This reminded me of a question that used to always be asked in teacher interviews (maybe it still is?) - "What is your ideal classroom like?" As a new teacher some 20 years ago, I always had the most detailed ideas of how to answer this. Bright light, colorful posters and charts everywhere, students working around tables instead of desks, a carpeted area for us to meet together, a fully stocked classroom library... etc.
Within a few years of beginning my teaching career, I realized the real question should have been, "How will you take a small, dark corner classroom, with mismatched tables and chairs, old furniture and no budget and make it into your ideal room?" You see, the answer to the "ideal classroom" question has nothing to do with how the classroom looks, and everything to do with how it FEELS and WORKS. With the explosion of Pinterest, blogs and Teachers Pay Teachers (all tremendous resources!), it's easy to lose sight of the fact that while a classroom can look perfect, it doesn't mean that what happens in that room on a daily basis is ideal.

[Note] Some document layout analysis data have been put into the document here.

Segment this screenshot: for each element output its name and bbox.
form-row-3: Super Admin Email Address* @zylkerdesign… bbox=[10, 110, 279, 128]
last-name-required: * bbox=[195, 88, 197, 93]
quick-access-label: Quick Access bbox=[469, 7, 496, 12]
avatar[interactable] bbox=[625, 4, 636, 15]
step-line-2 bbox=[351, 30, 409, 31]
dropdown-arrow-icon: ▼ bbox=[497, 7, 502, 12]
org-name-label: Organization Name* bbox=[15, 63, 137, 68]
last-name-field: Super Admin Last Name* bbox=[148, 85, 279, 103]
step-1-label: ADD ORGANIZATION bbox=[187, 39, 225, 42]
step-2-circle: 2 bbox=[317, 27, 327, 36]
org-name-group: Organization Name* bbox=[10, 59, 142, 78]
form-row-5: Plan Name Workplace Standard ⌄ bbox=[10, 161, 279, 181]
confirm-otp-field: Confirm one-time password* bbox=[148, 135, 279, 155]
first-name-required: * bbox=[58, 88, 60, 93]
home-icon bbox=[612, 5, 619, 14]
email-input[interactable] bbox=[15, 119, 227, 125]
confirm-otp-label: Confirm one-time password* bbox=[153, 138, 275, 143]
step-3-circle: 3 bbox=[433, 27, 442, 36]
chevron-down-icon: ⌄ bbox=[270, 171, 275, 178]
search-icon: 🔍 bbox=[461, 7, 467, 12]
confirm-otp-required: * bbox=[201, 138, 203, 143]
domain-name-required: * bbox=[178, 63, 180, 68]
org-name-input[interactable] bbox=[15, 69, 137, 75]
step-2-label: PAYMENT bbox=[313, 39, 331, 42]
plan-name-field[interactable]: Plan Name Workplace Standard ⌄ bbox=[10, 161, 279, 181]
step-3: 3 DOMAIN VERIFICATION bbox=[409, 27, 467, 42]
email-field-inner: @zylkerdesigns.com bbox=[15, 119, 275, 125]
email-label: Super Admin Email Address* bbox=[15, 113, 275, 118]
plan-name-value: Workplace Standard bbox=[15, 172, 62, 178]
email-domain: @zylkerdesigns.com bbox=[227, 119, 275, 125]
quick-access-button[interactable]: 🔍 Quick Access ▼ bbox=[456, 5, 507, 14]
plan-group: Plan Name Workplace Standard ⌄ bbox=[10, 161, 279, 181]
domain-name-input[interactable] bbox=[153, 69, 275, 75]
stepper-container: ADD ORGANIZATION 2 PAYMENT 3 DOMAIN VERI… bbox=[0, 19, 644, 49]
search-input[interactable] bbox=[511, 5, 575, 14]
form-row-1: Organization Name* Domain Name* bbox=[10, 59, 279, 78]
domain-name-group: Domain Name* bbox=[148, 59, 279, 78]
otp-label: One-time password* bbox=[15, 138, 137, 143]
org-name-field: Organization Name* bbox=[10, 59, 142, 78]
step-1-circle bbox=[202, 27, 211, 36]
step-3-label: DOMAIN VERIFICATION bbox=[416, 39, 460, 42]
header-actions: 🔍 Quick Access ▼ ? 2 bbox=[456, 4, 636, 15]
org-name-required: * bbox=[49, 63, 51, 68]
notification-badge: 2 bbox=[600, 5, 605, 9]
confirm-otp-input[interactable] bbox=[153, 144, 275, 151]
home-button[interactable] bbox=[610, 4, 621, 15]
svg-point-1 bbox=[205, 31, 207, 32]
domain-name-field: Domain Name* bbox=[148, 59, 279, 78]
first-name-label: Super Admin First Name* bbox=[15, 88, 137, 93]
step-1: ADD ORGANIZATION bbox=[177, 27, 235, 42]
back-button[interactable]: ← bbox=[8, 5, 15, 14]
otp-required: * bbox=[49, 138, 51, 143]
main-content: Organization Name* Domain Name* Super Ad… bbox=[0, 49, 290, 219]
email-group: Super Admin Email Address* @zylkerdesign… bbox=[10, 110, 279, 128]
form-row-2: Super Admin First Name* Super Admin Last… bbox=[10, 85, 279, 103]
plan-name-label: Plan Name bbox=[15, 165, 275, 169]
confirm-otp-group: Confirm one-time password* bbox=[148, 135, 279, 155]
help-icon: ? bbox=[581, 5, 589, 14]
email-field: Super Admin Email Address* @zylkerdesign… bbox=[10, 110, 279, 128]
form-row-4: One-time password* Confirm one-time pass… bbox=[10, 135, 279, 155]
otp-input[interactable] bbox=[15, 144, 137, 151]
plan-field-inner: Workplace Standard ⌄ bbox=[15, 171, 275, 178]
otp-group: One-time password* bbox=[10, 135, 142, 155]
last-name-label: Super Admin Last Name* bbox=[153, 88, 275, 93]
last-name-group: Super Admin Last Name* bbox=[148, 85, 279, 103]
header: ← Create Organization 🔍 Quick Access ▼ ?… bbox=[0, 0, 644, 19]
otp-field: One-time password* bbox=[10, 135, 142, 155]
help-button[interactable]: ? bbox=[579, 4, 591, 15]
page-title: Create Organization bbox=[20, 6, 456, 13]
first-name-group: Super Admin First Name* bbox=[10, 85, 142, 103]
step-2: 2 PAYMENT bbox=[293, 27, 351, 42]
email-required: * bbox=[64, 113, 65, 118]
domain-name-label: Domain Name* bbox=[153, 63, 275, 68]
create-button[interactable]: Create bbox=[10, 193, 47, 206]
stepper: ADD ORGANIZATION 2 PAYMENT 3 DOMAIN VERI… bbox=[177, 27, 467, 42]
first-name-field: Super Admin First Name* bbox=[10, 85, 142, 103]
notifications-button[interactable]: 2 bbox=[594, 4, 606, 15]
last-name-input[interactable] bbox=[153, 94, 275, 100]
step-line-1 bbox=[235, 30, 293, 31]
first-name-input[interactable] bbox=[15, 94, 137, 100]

I am excited to join The Kindergarten Smorgasboard for what I now will be a fantastic book study this summer. This book has been on my wishlist at Amazon for a while now, and I'm so glad I'm joining with everyone to share my thoughts - and hear everyone else's!

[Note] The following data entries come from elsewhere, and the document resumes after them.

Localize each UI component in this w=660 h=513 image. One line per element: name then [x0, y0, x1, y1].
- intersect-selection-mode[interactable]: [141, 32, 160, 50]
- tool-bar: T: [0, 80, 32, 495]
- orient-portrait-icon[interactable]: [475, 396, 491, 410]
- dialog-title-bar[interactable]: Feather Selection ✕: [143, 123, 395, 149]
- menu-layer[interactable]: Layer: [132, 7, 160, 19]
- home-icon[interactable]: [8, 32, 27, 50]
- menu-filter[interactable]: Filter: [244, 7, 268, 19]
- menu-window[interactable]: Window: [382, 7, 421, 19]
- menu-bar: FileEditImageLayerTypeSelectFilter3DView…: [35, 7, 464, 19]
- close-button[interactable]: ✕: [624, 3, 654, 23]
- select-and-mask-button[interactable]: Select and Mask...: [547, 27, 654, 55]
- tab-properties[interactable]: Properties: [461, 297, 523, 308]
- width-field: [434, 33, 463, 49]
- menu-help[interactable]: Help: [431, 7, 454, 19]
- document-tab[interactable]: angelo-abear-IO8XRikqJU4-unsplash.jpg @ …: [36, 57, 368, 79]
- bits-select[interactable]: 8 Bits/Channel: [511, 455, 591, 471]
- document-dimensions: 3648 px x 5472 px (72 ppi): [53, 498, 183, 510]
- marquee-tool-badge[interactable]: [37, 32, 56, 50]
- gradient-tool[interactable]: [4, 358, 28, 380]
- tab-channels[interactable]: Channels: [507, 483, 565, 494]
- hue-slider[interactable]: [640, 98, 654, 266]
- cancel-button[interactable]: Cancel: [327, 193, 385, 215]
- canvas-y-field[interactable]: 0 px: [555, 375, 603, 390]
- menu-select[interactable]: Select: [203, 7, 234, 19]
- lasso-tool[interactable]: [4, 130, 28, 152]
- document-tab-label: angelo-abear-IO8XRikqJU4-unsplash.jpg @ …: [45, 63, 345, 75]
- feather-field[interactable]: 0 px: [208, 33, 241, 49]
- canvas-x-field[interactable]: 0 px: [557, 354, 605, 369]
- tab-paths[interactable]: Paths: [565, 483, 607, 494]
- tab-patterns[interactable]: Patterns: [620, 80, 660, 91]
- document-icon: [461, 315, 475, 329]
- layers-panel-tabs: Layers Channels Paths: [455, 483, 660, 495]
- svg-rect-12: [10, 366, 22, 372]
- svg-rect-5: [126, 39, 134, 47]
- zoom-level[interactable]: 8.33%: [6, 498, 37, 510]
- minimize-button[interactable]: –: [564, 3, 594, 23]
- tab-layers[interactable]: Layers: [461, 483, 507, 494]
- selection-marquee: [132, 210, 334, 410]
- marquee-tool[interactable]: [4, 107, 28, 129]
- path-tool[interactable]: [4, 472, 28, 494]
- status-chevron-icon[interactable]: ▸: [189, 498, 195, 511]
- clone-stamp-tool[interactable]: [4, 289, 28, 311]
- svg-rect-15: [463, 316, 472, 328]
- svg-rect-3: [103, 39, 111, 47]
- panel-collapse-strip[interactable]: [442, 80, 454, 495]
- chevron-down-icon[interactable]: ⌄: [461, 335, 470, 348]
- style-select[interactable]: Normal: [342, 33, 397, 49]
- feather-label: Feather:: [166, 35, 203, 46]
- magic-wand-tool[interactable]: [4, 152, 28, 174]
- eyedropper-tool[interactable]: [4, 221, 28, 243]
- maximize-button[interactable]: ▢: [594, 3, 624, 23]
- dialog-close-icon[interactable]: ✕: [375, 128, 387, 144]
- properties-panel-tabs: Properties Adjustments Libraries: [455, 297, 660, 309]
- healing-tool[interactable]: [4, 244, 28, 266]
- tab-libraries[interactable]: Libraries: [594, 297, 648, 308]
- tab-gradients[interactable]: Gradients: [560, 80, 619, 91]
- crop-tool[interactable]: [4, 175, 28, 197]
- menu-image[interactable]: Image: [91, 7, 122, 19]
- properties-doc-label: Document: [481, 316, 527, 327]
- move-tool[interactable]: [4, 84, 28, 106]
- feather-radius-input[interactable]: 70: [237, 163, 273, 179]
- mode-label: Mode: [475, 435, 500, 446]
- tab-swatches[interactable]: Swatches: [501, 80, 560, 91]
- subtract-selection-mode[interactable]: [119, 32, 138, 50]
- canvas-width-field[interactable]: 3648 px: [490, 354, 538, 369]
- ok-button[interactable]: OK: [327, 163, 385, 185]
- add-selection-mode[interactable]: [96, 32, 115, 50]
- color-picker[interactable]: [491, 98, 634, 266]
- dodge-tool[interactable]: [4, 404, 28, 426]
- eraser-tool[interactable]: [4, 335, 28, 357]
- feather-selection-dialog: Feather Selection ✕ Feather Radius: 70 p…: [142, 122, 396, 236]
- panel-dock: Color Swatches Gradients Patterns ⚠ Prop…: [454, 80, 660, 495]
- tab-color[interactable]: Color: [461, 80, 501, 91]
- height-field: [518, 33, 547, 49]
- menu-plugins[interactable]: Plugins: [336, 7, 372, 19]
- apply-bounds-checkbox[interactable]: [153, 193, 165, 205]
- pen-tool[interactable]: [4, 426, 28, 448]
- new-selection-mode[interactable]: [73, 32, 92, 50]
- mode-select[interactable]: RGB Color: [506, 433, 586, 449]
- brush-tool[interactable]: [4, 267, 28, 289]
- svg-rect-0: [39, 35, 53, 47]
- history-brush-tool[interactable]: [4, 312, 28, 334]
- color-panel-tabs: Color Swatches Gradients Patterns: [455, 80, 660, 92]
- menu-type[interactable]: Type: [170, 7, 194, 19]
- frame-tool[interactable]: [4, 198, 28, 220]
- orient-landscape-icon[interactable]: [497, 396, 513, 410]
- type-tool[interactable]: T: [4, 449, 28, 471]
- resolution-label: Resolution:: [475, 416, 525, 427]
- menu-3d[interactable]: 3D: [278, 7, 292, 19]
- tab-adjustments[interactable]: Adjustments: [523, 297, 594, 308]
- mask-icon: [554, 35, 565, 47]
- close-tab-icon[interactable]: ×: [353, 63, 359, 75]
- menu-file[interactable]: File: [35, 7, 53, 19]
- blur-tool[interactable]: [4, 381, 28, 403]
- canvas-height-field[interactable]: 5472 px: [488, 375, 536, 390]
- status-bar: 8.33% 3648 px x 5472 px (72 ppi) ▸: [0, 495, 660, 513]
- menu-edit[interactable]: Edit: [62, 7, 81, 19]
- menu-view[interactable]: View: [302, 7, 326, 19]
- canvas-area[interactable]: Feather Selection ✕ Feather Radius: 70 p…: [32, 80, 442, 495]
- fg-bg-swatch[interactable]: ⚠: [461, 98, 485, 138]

Can you believe over 600 bloggers have signed up to participate??!! I was planning on signing up at the start, but all that school stuff got in my way, so now I'll just link up each week. So now - on to chapter 1, hosted by Stephany at Primary Possibilities, Jessica at Mrs. Plemons' Kindergarten and Keri at Enchanted Kinder Garden.

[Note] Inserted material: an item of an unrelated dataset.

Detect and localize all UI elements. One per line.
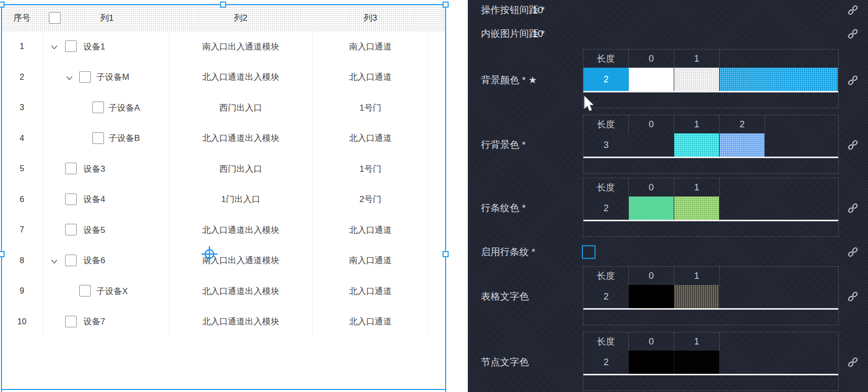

As soon as I read the first sentence of this book, I started scribbling my thoughts. Much of what I was thinking was in response to the question posed at the very beginning of chapter 1.
I admit. I have been teaching for a while... what seems like a loooong while, when you put a number to it. But every year I make changes in my classroom to help it get closer to my "ideal" vision. I want my classroom to be a place where students are engaged and focused all the time, where my kiddos take ownership of decisions, where everyone's opinion is valued and discussion is encouraged. I am a big believer in tables, instead of desks... they encourage conversation and cooperation... and I want that conversation to be student-led. A central meeting area (I have two!) is important. Students need a place to come together as a group.
Organization is also key! I love the saying "A place for everything and everything in its place." The only time things get messy and unkempt are when items do not have a home. My own house may not be that organized, but you can bet my classroom is! I have found that thinking about classroom organization from a student point of view helps things run smoother. I make sure student materials are stored in easy to reach spots. Since I have tables and not desks, buckets and bins are around the room to hold what we need - and all are labeled for easy clean-up and storage. This not only helps students put things away, but also allows them to find what they need more easily.
In my ideal classroom, students are engaged and are responsible for their learning. Cooperative learning, group discussions, student choice and ownership would be key. Students are working on curriculum with choices. My role as the teacher would be to guide students through their learning journey. I have definitely gotten there is some ways. I have some work to do in others.
If you walked into my classroom on any given day, the first thing you would notice is movement - and hum of activity. Students would be working all over the classroom, in areas that they chose as a good spot for this particular activity. Some would be working in groups, some in partners and some independently. Students might all be working on the same task, or different ones. But everyone is usually engaged. I work hard at the beginning of the year (and throughout the year!) to teach, model and encourage ways to have positive discussions. Discussion stems are posted around the room and you can hear students using them as they speak. My room is definitely not quiet - and you may not see me right away. I am usually working with a group of student, or one single student, somewhere in the room - but I am always aware of what my other students are doing. There is a great deal of student choice in my room - activities, work spots, etc.
Organization is another area I've got covered! While I'm always looking for new ways to organize things, there is no doubt that when you walk into my room you see an organized classroom!
I have to be honest. The idea of giving up control and allowing students make major decisions about their learning is hard for me. Don't get me wrong - I am proud to say that my style of teaching really encourages all the things I talked about in my ideal classroom, but I still have a ways to go in this area. My students definitely have choice and ownership in the process, but I'm hoping by the end of this book study I can let go a little bit more. I would really like to implement more of a workshop approach in my reading and/or writing.
I also struggle with having TOO much on display. There are times when the walls and every available space are COVERED with evidence of our learning - anchor charts, posters, student work, etc. And I worry that it is too much. I need to find a happy place between visual overload and bare walls.
Needless to say, if chapter 1 already has me thinking so much about how I can improve my classroom, I can't wait to see what chapter 2 has in store!